In a previous blog post, we described how a properly implemented code signing system can independently verify that the code being signed matches the code in the source control repository, via a feature called automated hash validation. We further showed how to do all of this without impeding performance.
When such a code signing solution is deployed, attackers are forced to insert their malicious code into the source control repository (thereby making it visible to the organization) and hope it bypasses the analyzer tools to be signed along with the rest of the legitimate code.
This post describes additional controls that an enterprise can put in place to prevent and detect attackers from inserting malicious code into the source control repository. While topics such as developer training, defining security requirements, choosing a source control repository, etc., are important and relevant, they are out of scope for this post. We will cover these topics in a future post.
Preventing Attacks: Securely Committing Code
Imagine that you’re a developer and you are ready to commit your code to the source control repository. The first thing you must do is connect and authenticate to the repository. This is the first, and possibly most important, line of defense against code being inserted by a malicious party.
Just as the industry is moving towards passwordless authentication for web applications, SSH, and more, password-based authentication should be avoided for access to the source control repository. Instead, a more robust approach that employs multi-factor authentication, device authentication, and behavior analysis should be employed. This forces attackers to compromise a trusted device, plus first and second factor authentication credentials, all while avoiding alerts for abnormal behavior, in order to insert their malicious code into the repository. Alternatively, attackers could get help from an actual employee.
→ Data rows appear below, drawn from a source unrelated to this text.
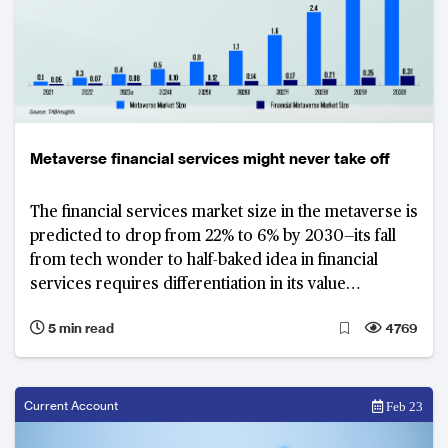
Metaverse financial services might never take off
The financial services market size in the metaverse is
predicted to drop from 22% to 6% by 2030—its fall
from tech wonder to half-baked idea in financial
services requires differentiation in its value
proposition to secure success
5 min read
4769
Current Account
Feb 23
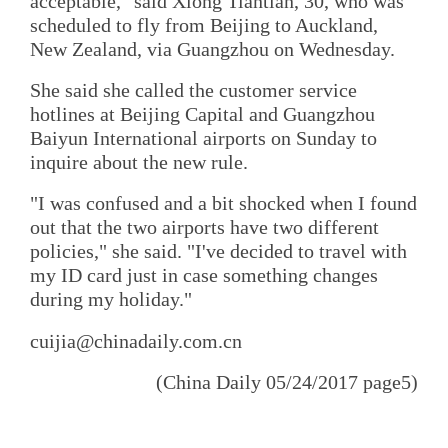
acceptable," said Xiong Tiantian, 30, who was
scheduled to fly from Beijing to Auckland,
New Zealand, via Guangzhou on Wednesday.
She said she called the customer service
hotlines at Beijing Capital and Guangzhou
Baiyun International airports on Sunday to
inquire about the new rule.
"I was confused and a bit shocked when I found
out that the two airports have two different
policies," she said. "I've decided to travel with
my ID card just in case something changes
during my holiday."
cuijia@chinadaily.com.cn
(China Daily 05/24/2017 page5)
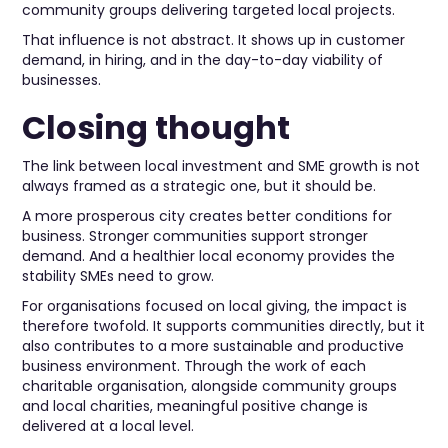
community groups delivering targeted local projects.
That influence is not abstract. It shows up in customer
demand, in hiring, and in the day-to-day viability of
businesses.
Closing thought
The link between local investment and SME growth is not
always framed as a strategic one, but it should be.
A more prosperous city creates better conditions for
business. Stronger communities support stronger
demand. And a healthier local economy provides the
stability SMEs need to grow.
For organisations focused on local giving, the impact is
therefore twofold. It supports communities directly, but it
also contributes to a more sustainable and productive
business environment. Through the work of each
charitable organisation, alongside community groups
and local charities, meaningful positive change is
delivered at a local level.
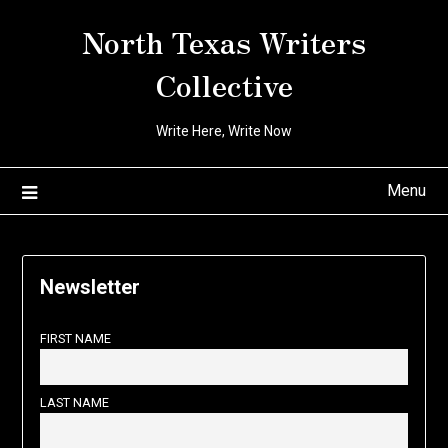
Skip
North Texas Writers
to
content
Collective
Write Here, Write Now
Menu
Newsletter
FIRST NAME
LAST NAME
At this point, you may be thinking that this sounds great but doesn’t seem feasible unless the source control repositories support these security controls and are able to integrate them into the clients. While that is true, the repositories and clients do already support these features, albeit in a not-so-obvious way.
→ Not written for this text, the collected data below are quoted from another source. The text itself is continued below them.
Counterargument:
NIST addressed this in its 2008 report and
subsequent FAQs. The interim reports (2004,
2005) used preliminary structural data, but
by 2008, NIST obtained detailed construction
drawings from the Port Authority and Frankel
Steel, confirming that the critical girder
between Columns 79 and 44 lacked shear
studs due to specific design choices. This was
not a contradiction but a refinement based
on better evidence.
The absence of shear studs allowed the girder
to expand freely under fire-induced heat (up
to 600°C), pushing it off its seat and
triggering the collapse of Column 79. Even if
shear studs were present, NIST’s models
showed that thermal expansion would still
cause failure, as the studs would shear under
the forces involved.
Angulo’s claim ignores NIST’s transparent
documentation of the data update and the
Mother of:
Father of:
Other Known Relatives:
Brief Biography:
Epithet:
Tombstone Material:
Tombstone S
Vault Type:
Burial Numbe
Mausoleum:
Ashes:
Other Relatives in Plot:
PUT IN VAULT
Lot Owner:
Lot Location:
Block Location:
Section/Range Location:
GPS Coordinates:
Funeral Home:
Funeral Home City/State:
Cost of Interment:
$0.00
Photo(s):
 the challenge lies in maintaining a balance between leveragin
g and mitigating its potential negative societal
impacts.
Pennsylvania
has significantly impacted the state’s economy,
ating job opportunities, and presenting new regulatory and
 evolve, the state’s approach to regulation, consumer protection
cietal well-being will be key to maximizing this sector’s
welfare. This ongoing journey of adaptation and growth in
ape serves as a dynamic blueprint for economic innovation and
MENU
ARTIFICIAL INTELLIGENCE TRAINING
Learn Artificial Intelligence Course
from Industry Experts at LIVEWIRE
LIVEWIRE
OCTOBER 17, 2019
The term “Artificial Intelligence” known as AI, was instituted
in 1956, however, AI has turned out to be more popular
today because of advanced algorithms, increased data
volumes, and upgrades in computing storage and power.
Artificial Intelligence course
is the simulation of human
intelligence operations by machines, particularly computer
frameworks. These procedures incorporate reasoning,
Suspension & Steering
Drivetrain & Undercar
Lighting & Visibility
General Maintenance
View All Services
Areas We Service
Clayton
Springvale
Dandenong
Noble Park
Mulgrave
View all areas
Most source control repositories support key-based authentication. For example, Git supports authenticating via SSH keys. While the default approach is to store the private key on the user’s workstation, a more secure approach is to secure the key on a separate device and use it in a remote manner. In other words, the private key never touches the user’s workstation. Instead, the key is used to generate signatures from within a secure hardware device when authentication is being performed. By doing this, the external service managing the private key can enforce the additional security controls (multi-factor authentication, device authentication, and behavior analysis), all without requiring any changes to the source control repository. Here’s what it looks like in action:
The next step is authorization – that is, verifying that the user is allowed to commit to the repository. Different repositories support different permission models but, regardless of what permissions are available, the principle of least privilege should be applied. Developers should only be able to read from and write to the repositories they need to access. If a developer moves to a new project, their permissions should be modified accordingly (i.e., permissions against the old project should be removed or downgraded). Users that only need to pull from repositories (e.g., CI/CD build servers) should have read-only access to the repositories they need, and nothing more.
Some repositories, such as Git, support signing commits. If you are using a repository that supports this feature, you should enforce it for all team members. Similar to the method described above for key-based authentication, the signing keys should be stored and managed by a secure signing service where the key never touches the end-user’s workstation. The same advanced security controls (multi-factor authentication, device authentication, and behavior analysis) can be applied, as necessary.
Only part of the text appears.